[Opening Data under study section]

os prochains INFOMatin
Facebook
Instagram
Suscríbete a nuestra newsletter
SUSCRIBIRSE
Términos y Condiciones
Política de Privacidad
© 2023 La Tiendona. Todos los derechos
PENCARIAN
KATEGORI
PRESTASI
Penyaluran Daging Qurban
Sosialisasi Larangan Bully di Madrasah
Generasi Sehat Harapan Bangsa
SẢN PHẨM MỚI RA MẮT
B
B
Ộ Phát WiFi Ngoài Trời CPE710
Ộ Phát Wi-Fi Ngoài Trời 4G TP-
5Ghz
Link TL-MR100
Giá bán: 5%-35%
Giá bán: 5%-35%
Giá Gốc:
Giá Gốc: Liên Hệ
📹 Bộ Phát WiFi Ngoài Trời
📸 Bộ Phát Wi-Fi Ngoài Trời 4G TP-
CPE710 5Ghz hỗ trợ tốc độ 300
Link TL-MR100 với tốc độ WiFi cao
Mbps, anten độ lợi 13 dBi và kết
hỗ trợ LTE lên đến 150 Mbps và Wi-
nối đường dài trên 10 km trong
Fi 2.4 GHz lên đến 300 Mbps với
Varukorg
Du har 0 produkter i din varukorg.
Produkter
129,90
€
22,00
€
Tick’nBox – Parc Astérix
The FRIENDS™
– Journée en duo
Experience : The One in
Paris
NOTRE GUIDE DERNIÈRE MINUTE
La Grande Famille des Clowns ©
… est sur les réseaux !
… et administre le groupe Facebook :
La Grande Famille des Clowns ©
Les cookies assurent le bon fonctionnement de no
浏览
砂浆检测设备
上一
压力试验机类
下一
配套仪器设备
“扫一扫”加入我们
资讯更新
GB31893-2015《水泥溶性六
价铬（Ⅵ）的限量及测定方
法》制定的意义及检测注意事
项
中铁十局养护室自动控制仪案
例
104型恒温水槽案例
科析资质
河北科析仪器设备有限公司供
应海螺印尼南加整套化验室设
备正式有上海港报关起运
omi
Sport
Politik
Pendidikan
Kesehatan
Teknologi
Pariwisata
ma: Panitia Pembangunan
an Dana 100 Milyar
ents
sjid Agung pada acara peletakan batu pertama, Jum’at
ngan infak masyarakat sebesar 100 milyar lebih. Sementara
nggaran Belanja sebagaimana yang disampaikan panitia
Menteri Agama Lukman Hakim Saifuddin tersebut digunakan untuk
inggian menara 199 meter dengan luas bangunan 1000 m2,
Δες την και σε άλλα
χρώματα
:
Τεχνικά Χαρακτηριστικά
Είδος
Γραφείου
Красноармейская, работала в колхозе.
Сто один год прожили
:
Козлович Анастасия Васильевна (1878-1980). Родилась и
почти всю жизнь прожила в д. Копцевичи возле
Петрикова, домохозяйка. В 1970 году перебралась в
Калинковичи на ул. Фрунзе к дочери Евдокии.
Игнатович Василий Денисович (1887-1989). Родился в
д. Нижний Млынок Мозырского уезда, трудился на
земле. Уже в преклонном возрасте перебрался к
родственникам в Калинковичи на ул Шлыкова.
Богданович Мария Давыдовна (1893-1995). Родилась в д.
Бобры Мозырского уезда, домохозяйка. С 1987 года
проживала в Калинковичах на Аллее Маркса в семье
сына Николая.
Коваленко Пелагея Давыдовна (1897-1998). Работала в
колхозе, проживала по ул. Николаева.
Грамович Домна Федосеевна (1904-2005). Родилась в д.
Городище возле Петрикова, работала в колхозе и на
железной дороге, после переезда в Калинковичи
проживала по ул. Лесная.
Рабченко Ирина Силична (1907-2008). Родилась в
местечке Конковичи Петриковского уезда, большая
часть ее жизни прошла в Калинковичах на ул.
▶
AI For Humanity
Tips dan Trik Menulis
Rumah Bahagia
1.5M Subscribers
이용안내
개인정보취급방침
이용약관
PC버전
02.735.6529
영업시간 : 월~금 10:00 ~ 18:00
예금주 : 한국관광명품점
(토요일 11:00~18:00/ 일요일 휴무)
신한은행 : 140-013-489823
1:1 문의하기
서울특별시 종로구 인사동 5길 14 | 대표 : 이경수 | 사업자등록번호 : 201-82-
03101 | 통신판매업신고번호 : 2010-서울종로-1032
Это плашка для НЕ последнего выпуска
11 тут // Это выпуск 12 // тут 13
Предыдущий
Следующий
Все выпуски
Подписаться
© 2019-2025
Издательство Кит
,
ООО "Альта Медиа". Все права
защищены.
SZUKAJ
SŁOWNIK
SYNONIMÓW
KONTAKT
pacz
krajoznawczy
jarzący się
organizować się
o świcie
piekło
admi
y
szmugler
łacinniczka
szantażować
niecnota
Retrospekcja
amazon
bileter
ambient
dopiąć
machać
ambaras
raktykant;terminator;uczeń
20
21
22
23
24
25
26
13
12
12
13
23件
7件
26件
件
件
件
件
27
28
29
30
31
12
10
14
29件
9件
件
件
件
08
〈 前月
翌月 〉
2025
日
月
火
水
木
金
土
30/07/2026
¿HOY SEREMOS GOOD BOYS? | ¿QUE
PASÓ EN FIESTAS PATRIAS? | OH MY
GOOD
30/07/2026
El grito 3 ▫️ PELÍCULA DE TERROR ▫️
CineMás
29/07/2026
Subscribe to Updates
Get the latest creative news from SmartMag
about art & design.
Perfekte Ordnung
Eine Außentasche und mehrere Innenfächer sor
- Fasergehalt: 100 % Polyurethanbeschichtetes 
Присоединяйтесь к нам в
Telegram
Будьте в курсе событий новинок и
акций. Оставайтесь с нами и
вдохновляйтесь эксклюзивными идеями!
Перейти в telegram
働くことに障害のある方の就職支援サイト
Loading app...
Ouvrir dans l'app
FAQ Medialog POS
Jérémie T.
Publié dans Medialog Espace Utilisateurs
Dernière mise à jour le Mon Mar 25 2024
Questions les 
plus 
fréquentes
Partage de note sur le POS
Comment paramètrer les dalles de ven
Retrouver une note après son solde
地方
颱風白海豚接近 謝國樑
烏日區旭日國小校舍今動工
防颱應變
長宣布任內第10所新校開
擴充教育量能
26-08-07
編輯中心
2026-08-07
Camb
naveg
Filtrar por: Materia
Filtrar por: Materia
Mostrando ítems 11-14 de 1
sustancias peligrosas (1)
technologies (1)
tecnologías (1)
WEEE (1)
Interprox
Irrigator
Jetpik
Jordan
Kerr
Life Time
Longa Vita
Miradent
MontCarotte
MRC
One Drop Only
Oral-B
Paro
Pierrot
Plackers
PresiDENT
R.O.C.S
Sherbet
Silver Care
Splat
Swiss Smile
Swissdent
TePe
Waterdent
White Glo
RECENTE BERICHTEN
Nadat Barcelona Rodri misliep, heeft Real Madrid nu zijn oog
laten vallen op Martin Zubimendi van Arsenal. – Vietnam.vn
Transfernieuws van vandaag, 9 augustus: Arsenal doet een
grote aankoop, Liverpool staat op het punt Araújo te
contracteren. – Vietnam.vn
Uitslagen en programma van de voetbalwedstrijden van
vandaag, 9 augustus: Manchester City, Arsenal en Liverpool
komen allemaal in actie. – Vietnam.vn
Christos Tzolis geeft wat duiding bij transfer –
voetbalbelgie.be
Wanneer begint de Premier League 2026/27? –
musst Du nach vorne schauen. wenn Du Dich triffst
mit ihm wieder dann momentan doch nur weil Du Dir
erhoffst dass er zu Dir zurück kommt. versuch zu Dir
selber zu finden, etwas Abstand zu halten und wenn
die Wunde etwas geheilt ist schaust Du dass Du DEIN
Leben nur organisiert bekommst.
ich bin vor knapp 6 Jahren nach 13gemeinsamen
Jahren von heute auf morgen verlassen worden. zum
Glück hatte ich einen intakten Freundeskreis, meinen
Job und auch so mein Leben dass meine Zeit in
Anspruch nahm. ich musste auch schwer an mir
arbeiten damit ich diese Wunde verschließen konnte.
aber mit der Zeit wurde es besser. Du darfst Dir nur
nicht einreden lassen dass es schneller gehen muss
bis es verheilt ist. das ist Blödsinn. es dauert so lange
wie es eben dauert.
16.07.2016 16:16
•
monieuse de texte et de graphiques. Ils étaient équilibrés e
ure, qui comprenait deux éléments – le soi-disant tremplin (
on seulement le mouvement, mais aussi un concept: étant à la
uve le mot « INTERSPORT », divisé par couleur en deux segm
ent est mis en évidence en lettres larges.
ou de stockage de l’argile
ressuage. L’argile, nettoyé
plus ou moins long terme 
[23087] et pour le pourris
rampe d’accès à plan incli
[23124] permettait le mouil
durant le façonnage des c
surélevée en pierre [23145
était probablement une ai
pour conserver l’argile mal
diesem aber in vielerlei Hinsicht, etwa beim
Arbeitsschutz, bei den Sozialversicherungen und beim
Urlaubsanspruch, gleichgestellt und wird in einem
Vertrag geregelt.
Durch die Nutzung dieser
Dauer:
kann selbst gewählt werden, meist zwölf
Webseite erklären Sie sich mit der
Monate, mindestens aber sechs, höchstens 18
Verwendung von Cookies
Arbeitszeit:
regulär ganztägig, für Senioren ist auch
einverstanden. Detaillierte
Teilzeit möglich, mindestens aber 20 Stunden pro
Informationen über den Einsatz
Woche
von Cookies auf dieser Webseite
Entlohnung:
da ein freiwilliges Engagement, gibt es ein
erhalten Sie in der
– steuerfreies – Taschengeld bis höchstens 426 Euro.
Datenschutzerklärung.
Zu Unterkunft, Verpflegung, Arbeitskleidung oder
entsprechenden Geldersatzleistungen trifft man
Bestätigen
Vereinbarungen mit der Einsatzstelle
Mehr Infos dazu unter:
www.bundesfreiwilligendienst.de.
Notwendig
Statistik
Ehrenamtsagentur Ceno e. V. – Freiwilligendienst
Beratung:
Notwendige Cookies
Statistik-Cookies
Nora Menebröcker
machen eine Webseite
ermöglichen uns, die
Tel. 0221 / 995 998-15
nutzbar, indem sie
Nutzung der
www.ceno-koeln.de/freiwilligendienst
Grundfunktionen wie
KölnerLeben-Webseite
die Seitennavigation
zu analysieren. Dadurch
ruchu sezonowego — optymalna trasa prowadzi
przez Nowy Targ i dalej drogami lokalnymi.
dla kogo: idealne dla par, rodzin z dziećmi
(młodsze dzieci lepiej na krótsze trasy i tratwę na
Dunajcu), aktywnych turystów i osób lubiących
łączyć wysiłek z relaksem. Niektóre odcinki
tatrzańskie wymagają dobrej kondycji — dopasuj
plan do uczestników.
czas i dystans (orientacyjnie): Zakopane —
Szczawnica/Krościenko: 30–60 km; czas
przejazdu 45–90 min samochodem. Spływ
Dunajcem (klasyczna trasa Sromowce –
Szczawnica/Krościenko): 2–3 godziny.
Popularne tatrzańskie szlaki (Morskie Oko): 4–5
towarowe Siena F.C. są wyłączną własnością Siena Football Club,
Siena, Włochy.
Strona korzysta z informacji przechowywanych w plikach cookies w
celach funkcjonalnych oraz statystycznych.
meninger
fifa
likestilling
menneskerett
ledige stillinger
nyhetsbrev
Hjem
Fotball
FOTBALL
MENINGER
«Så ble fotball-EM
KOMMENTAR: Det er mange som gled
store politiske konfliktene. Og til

[Closing Data under study section]

◆ **What the task asks**: What you give back should be exactly the lines of the data above from the line with "Грамович Домна Федосеевна" through the line with "местечке Конковичи Петриковского", both of those included, and nothing more.

◆ **Exercise solution**:
Грамович Домна Федосеевна (1904-2005). Родилась в д.
Городище возле Петрикова, работала в колхозе и на
железной дороге, после переезда в Калинковичи
проживала по ул. Лесная.
Рабченко Ирина Силична (1907-2008). Родилась в
местечке Конковичи Петриковского уезда, большая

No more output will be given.